Copy exactly the lines from the one containing "podkomorzego tejże ziemi. 295." through the last line of the records below, including both, and leave out any pictures.

*** Opening of EXTRACTED INFORMATION ***

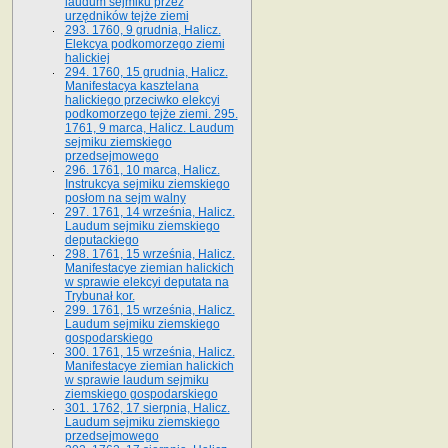
laudum sejmiku przez
urzędników tejże ziemi
293. 1760, 9 grudnia, Halicz.
Elekcya podkomorzego ziemi
halickiej
294. 1760, 15 grudnia, Halicz.
Manifestacya kasztelana
halickiego przeciwko elekcyi
podkomorzego tejże ziemi. 295.
1761, 9 marca, Halicz. Laudum
sejmiku ziemskiego
przedsejmowego
296. 1761, 10 marca, Halicz.
Instrukcya sejmiku ziemskiego
posłom na sejm walny
297. 1761, 14 września, Halicz.
Laudum sejmiku ziemskiego
deputackiego
298. 1761, 15 września, Halicz.
Manifestacye ziemian halickich
w sprawie elekcyi deputata na
Trybunał kor.
299. 1761, 15 września, Halicz.
Laudum sejmiku ziemskiego
gospodarskiego
300. 1761, 15 września, Halicz.
Manifestacye ziemian halickich
w sprawie laudum sejmiku
ziemskiego gospodarskiego
301. 1762, 17 sierpnia, Halicz.
Laudum sejmiku ziemskiego
przedsejmowego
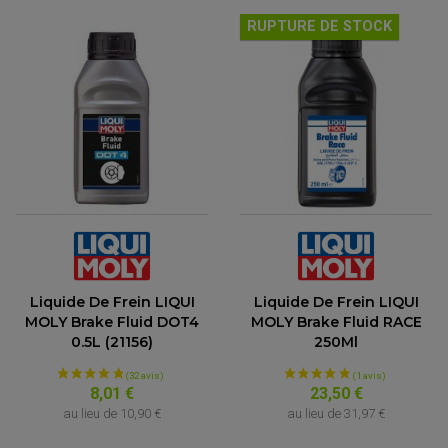
RUPTURE DE STOCK
(3 avis)
Liquide De Frein LIQUI
Liquide De Frein LIQUI
MOLY Brake Fluid DOT4
MOLY Brake Fluid RACE
0.5L (21156)
250Ml
8,01 €
23,50 €
au lieu de
10,90 €
au lieu de
31,97 €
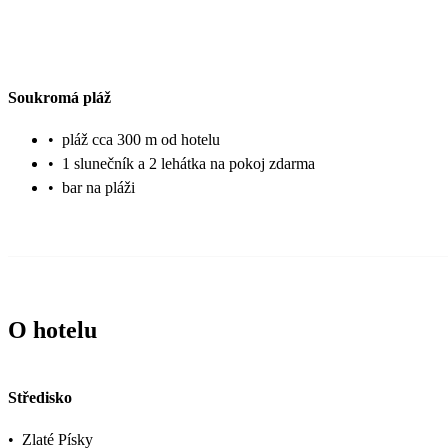
Soukromá pláž
•
pláž cca 300 m od hotelu
•
1 slunečník a 2 lehátka na pokoj zdarma
•
bar na pláži
O hotelu
Středisko
•
Zlaté Písky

*** Close of EXTRACTED INFORMATION ***

- TASK RESULT:
podkomorzego tejże ziemi. 295.
1761, 9 marca, Halicz. Laudum
sejmiku ziemskiego
przedsejmowego
296. 1761, 10 marca, Halicz.
Instrukcya sejmiku ziemskiego
posłom na sejm walny
297. 1761, 14 września, Halicz.
Laudum sejmiku ziemskiego
deputackiego
298. 1761, 15 września, Halicz.
Manifestacye ziemian halickich
w sprawie elekcyi deputata na
Trybunał kor.
299. 1761, 15 września, Halicz.
Laudum sejmiku ziemskiego
gospodarskiego
300. 1761, 15 września, Halicz.
Manifestacye ziemian halickich
w sprawie laudum sejmiku
ziemskiego gospodarskiego
301. 1762, 17 sierpnia, Halicz.
Laudum sejmiku ziemskiego
przedsejmowego
RUPTURE DE STOCK
(3 avis)
Liquide De Frein LIQUI
Liquide De Frein LIQUI
MOLY Brake Fluid DOT4
MOLY Brake Fluid RACE
0.5L (21156)
250Ml
8,01 €
23,50 €
au lieu de
10,90 €
au lieu de
31,97 €
Soukromá pláž
•
pláž cca 300 m od hotelu
•
1 slunečník a 2 lehátka na pokoj zdarma
•
bar na pláži
O hotelu
Středisko
•
Zlaté Písky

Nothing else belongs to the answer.